• **Instructions for the task**: Search the listing below for lines containing the string "selling". Reply with their count only.

• **Data section**:
++++++

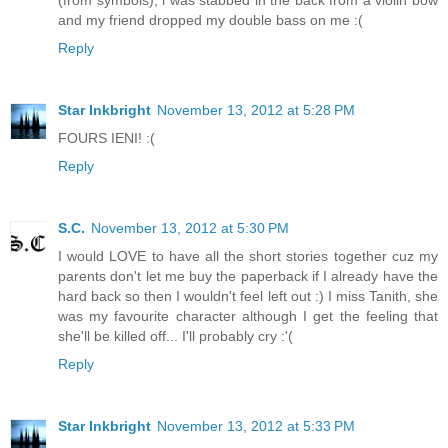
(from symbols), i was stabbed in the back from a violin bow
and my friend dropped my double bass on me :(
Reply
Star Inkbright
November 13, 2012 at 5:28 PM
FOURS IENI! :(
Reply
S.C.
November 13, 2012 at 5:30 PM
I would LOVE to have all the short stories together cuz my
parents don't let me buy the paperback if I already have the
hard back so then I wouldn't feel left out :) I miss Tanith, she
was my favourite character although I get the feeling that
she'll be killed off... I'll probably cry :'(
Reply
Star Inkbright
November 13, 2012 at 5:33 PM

++++++

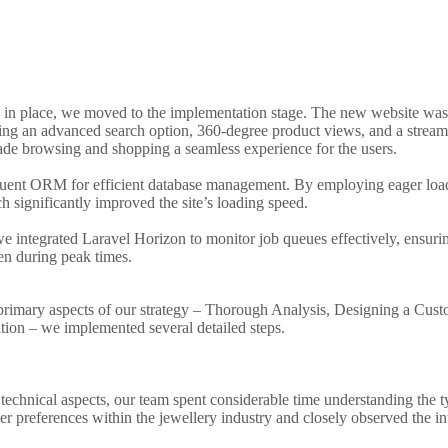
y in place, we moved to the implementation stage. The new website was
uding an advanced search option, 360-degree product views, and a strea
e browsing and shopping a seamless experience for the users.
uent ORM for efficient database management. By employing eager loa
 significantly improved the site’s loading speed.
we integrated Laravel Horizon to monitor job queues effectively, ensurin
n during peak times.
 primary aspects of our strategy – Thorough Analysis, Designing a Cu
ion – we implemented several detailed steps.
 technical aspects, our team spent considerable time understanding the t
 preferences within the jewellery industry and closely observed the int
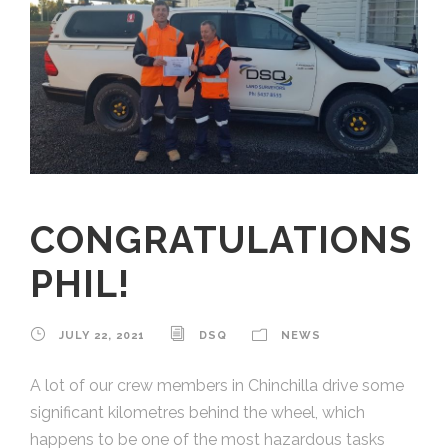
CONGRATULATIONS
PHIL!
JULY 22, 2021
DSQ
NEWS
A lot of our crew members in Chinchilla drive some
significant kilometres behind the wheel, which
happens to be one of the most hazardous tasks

++++++

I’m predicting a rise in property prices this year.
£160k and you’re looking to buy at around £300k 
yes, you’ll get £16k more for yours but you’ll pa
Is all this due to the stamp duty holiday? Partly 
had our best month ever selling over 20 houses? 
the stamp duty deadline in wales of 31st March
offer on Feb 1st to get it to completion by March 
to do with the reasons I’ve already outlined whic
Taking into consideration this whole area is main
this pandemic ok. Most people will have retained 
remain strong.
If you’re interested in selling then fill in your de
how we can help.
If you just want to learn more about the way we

++++++

• **Task result**: 2